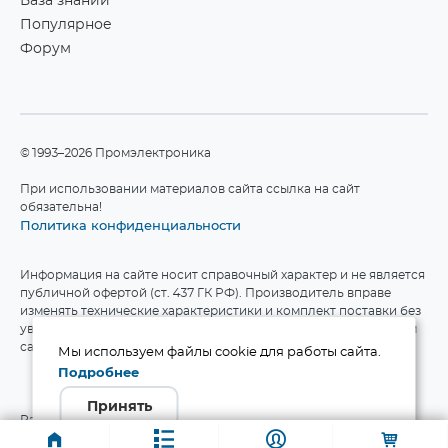
База знаний
Популярное
Форум
©1993–2026 Промэлектроника
При использовании материалов сайта ссылка на сайт
обязательна!
Политика конфиденциальности
Информация на сайте носит справочный характер и не является
публичной офертой (ст. 437 ГК РФ). Производитель вправе
изменять технические характеристики и комплект поставки без
уведомления. Актуальные данные приведены на официальном
сайте производителя.
Мы используем файлы cookie для работы сайта.
Подробнее
Принять
Разработка сайта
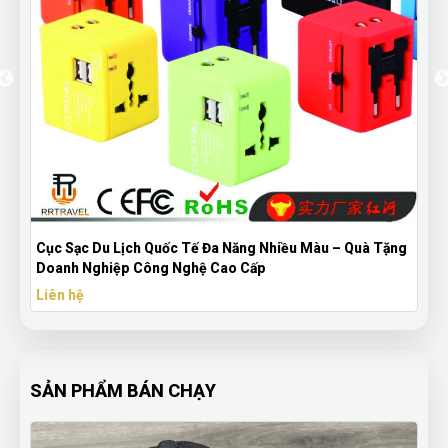
Cục Sạc Du Lịch Quốc Tế Đa Năng Nhiều Màu – Quà Tặng
Doanh Nghiệp Công Nghệ Cao Cấp
Liên hệ
SẢN PHẨM BÁN CHẠY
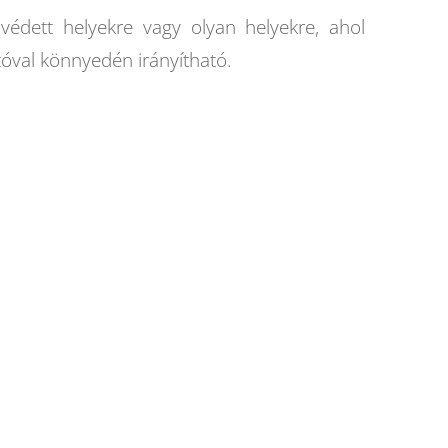
édett helyekre vagy olyan helyekre, ahol
tóval könnyedén irányítható.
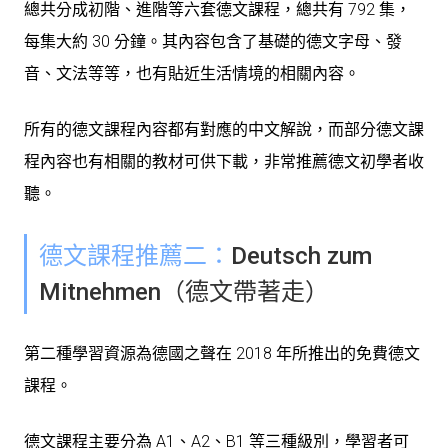
總共分成初階、進階等六套德文課程，總共有 792 集，
每集大約 30 分鐘。其內容包含了基礎的德文字母、發
音、文法等等，也有貼近生活情境的相關內容。
所有的德文課程內容都有對應的中文解說，而部分德文課
程內容也有相關的教材可供下載，非常推薦德文初學者收
聽。
德文課程推薦二：
Deutsch zum
Mitnehmen（德文帶著走）
第二種學習資源為德國之聲在 2018 年所推出的免費德文
課程。
德文課程主要分為 A1、A2、B1 等三種級別，學習者可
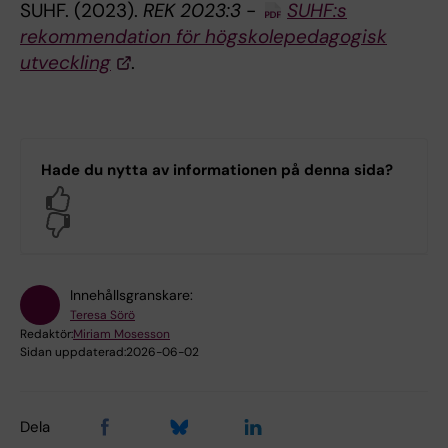
SUHF. (2023).
REK 2023:3
-
SUHF:s
rekommendation för högskolepedagogisk
utveckling
.
Hade du nytta av informationen på denna sida?
Yes
No
Innehållsgranskare:
Teresa Sörö
Redaktör:
Miriam Mosesson
Sidan uppdaterad:
2026-06-02
Dela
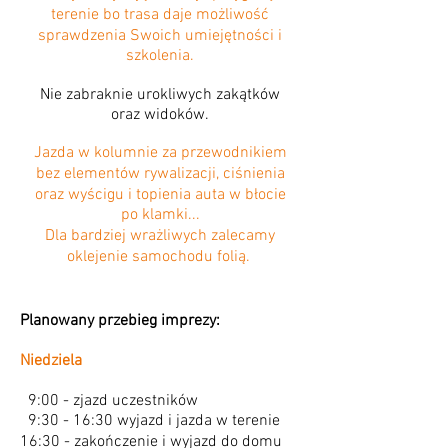
terenie bo trasa daje możliwość
sprawdzenia Swoich umiejętności i
szkolenia.
Nie zabraknie urokliwych zakątków
oraz widoków.
Jazda w kolumnie za przewodnikiem
bez elementów rywalizacji, ciśnienia
oraz wyścigu i topienia auta w błocie
po klamki...
Dla bardziej wrażliwych zalecamy
oklejenie samochodu folią.
Planowany przebieg imprezy:
Niedziela
9:00 - zjazd uczestników
9:30 - 16:30 wyjazd i jazda w terenie
16:30 - zakończenie i wyjazd do domu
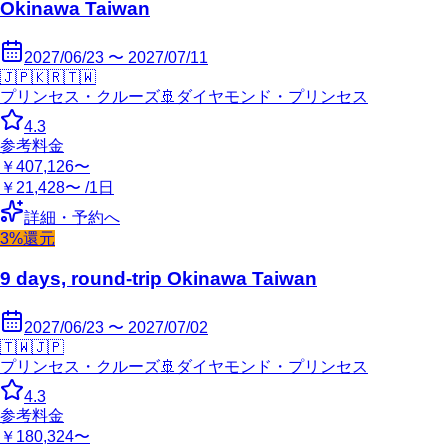
Okinawa Taiwan
2027/06/23 〜 2027/07/11
🇯🇵
🇰🇷
🇹🇼
プリンセス・クルーズ
🚢
ダイヤモンド・プリンセス
4.3
参考料金
￥407,126〜
￥21,428〜 /1日
詳細・予約へ
3%還元
9 days, round-trip Okinawa Taiwan
2027/06/23 〜 2027/07/02
🇹🇼
🇯🇵
プリンセス・クルーズ
🚢
ダイヤモンド・プリンセス
4.3
参考料金
￥180,324〜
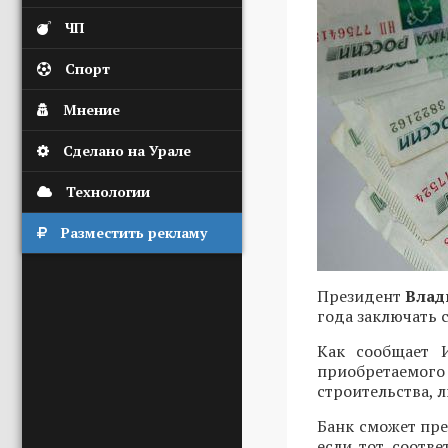
ЧП
Спорт
Мнение
Сделано на Урале
Технологии
Разместить рекламу
Президент
Влад
года заключать
Как сообщает 
приобретаемо
строительства, л
Банк сможет пр
если тот соотв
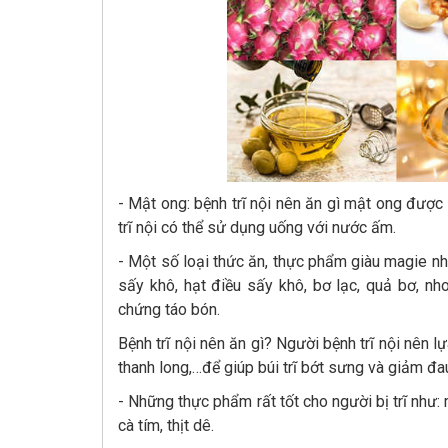
- Mật ong: bệnh trĩ nội nên ăn gì mật ong được
trĩ nội có thể sử dụng uống với nước ấm.
- Một số loại thức ăn, thực phẩm giàu magie nh
sấy khô, hạt điều sấy khô, bơ lạc, quả bơ, nh
chứng táo bón.
Bệnh trĩ nội nên ăn gì? Người bệnh trĩ nội nên
thanh long,…để giúp búi trĩ bớt sưng và giảm đa
- Những thực phẩm rất tốt cho người bị trĩ như:
cà tím, thịt dê.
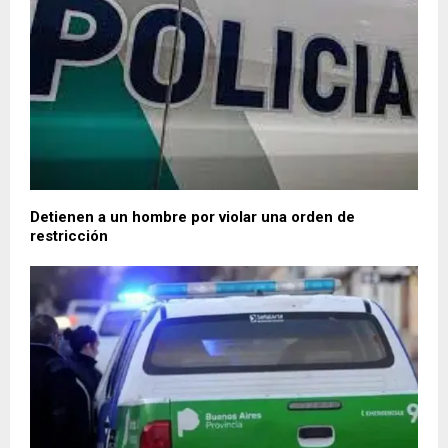
Detienen a un hombre por violar una orden de
restricción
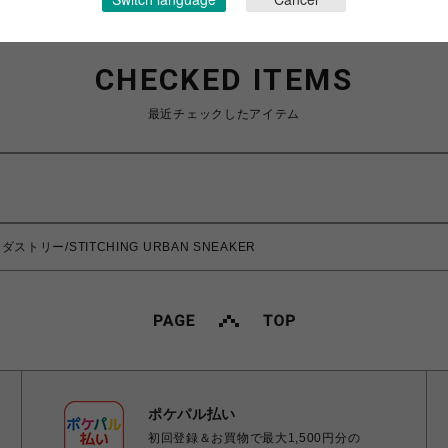
CHECKED ITEMS
最近チェックしたアイテム
ダストリー/STITCHING URBAN SNEAKER
ポケパル払い
初回登録＆お買物で最大1,500円分の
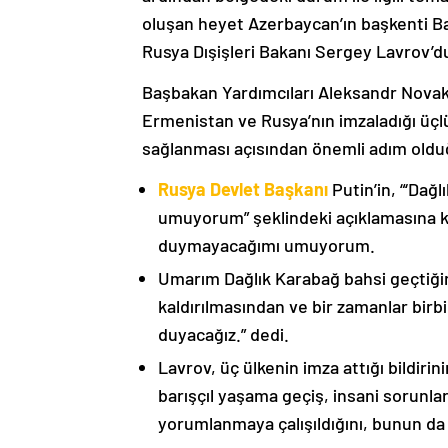
oluşan heyet Azerbaycan’ın başkenti B
Rusya Dışişleri Bakanı Sergey Lavrov’d
Başbakan Yardımcıları Aleksandr Nova
Ermenistan ve Rusya’nın imzaladığı üçlü
sağlanması açısından önemli adım oldu
Rusya Devlet Başkanı
Putin’in, “‘Dağ
umuyorum” şeklindeki açıklamasına kat
duymayacağımı umuyorum.
Umarım Dağlık Karabağ bahsi geçtiği
kaldırılmasından ve bir zamanlar birbi
duyacağız.” dedi.
Lavrov, üç ülkenin imza attığı bildiri
barışçıl yaşama geçiş, insani sorunlar
yorumlanmaya çalışıldığını, bunun da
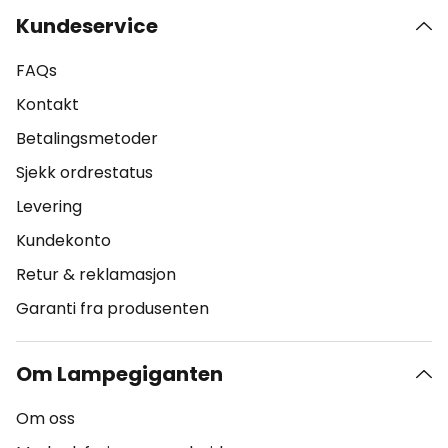
Kundeservice
FAQs
Kontakt
Betalingsmetoder
Sjekk ordrestatus
Levering
Kundekonto
Retur & reklamasjon
Garanti fra produsenten
Om Lampegiganten
Om oss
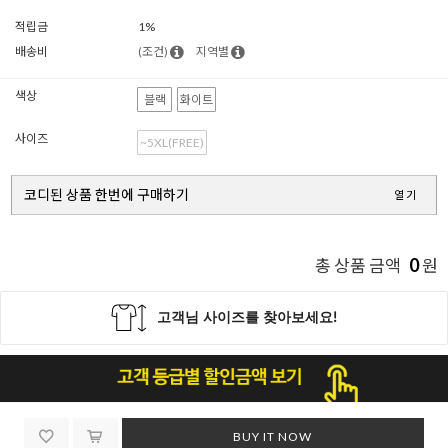
적립금
1%
배송비
(조건)
지역별
색상
블랙
화이트
사이즈
~5XL(FREE)
코디된 상품 한번에 구매하기
열기
0
총 상품 금액
원
BUY IT NOW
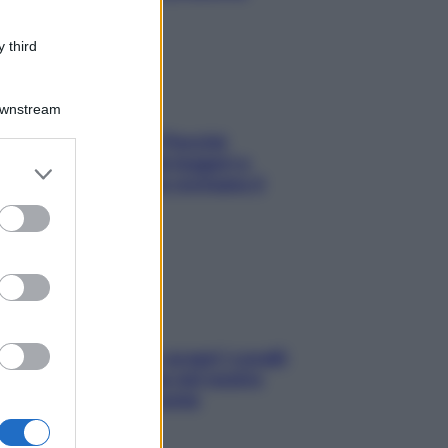
 third
Downstream
Fame dopo cena? Perché
succede e 6 snack leggeri e
er and store
appetitosi che non rovinano il
to grant or
sonno
ed purposes
Non solo Maldive: scopri i coralli
che si nascondono nel nostro
Mediterraneo (e come
proteggerli)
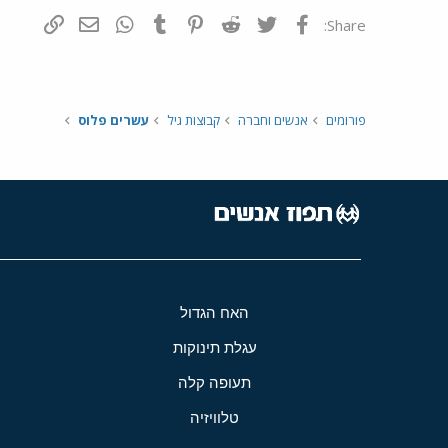
פייסבוק
Twitter
Reddit
Pinterest
Tumblr
WhatsApp
דואר אלקטרונ
הוסף קי
Share:
פורומים
אנשים וחברה
קבוצות גיל
עשרים פלוס
האח הגדול
עגלת תינוקות
תעופה קלה
טלוויזיה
####################
• Task requirements
The preceding entries are to be returned verbatim, with every picture excluded.

• Output of the task
База знаний
Популярное
Форум
©1993–2026 Промэлектроника
При использовании материалов сайта ссылка на сайт
обязательна!
Политика конфиденциальности
Информация на сайте носит справочный характер и не является
публичной офертой (ст. 437 ГК РФ). Производитель вправе
изменять технические характеристики и комплект поставки без
уведомления. Актуальные данные приведены на официальном
сайте производителя.
Мы используем файлы cookie для работы сайта.
Подробнее
Принять
Разработка сайта
Cục Sạc Du Lịch Quốc Tế Đa Năng Nhiều Màu – Quà Tặng
Doanh Nghiệp Công Nghệ Cao Cấp
Liên hệ
SẢN PHẨM BÁN CHẠY
édett helyekre vagy olyan helyekre, ahol
tóval könnyedén irányítható.
總共分成初階、進階等六套德文課程，總共有 792 集，
每集大約 30 分鐘。其內容包含了基礎的德文字母、發
音、文法等等，也有貼近生活情境的相關內容。
所有的德文課程內容都有對應的中文解說，而部分德文課
程內容也有相關的教材可供下載，非常推薦德文初學者收
聽。
德文課程推薦二：
Deutsch zum
Mitnehmen（德文帶著走）
第二種學習資源為德國之聲在 2018 年所推出的免費德文
課程。
德文課程主要分為 A1、A2、B1 等三種級別，學習者可
SUHF. (2023).
REK 2023:3
-
SUHF:s
rekommendation för högskolepedagogisk
utveckling
.
Hade du nytta av informationen på denna sida?
Yes
No
Innehållsgranskare:
Teresa Sörö
Redaktör:
Miriam Mosesson
Sidan uppdaterad:
2026-06-02
Dela
terenie bo trasa daje możliwość
sprawdzenia Swoich umiejętności i
szkolenia.
Nie zabraknie urokliwych zakątków
oraz widoków.
Jazda w kolumnie za przewodnikiem
bez elementów rywalizacji, ciśnienia
oraz wyścigu i topienia auta w błocie
po klamki...
Dla bardziej wrażliwych zalecamy
oklejenie samochodu folią.
Planowany przebieg imprezy:
Niedziela
9:00 - zjazd uczestników
9:30 - 16:30 wyjazd i jazda w terenie
16:30 - zakończenie i wyjazd do domu
Okinawa Taiwan
2027/06/23 〜 2027/07/11
🇯🇵
🇰🇷
🇹🇼
プリンセス・クルーズ
🚢
ダイヤモンド・プリンセス
4.3
参考料金
￥407,126〜
￥21,428〜 /1日
詳細・予約へ
3%還元
9 days, round-trip Okinawa Taiwan
2027/06/23 〜 2027/07/02
🇹🇼
🇯🇵
プリンセス・クルーズ
🚢
ダイヤモンド・プリンセス
4.3
参考料金
￥180,324〜
ЧП
Спорт
Мнение
Сделано на Урале
Технологии
Разместить рекламу
Президент
Влад
года заключать
Как сообщает 
приобретаемо
строительства, л
Банк сможет пр
если тот соотв
- Mật ong: bệnh trĩ nội nên ăn gì mật ong được
trĩ nội có thể sử dụng uống với nước ấm.
- Một số loại thức ăn, thực phẩm giàu magie nh
sấy khô, hạt điều sấy khô, bơ lạc, quả bơ, nh
chứng táo bón.
Bệnh trĩ nội nên ăn gì? Người bệnh trĩ nội nên
thanh long,…để giúp búi trĩ bớt sưng và giảm đa
- Những thực phẩm rất tốt cho người bị trĩ như:
cà tím, thịt dê.
Detienen a un hombre por violar una orden de
restricción
CHECKED ITEMS
最近チェックしたアイテム
ダストリー/STITCHING URBAN SNEAKER
ポケパル払い
初回登録＆お買物で最大1,500円分の
oluşan heyet Azerbaycan’ın başkenti B
Rusya Dışişleri Bakanı Sergey Lavrov’d
Başbakan Yardımcıları Aleksandr Nova
Ermenistan ve Rusya’nın imzaladığı üçlü
sağlanması açısından önemli adım oldu
Rusya Devlet Başkanı
Putin’in, “‘Dağ
umuyorum” şeklindeki açıklamasına kat
duymayacağımı umuyorum.
Umarım Dağlık Karabağ bahsi geçtiği
kaldırılmasından ve bir zamanlar birbi
duyacağız.” dedi.
Lavrov, üç ülkenin imza attığı bildiri
barışçıl yaşama geçiş, insani sorunlar
yorumlanmaya çalışıldığını, bunun da
Kundeservice
FAQs
Kontakt
Betalingsmetoder
Sjekk ordrestatus
Levering
Kundekonto
Retur & reklamasjon
Garanti fra produsenten
Om Lampegiganten
Om oss
적립금
1%
배송비
(조건)
지역별
색상
블랙
화이트
사이즈
~5XL(FREE)
코디된 상품 한번에 구매하기
열기
0
총 상품 금액
원
BUY IT NOW
 third
Downstream
Fame dopo cena? Perché
succede e 6 snack leggeri e
er and store
appetitosi che non rovinano il
to grant or
sonno
ed purposes
Non solo Maldive: scopri i coralli
che si nascondono nel nostro
Mediterraneo (e come
proteggerli)
פייסבוק
Twitter
Reddit
Pinterest
Tumblr
WhatsApp
דואר אלקטרונ
הוסף קי
Share:
פורומים
אנשים וחברה
קבוצות גיל
עשרים פלוס
האח הגדול
עגלת תינוקות
תעופה קלה
טלוויזיה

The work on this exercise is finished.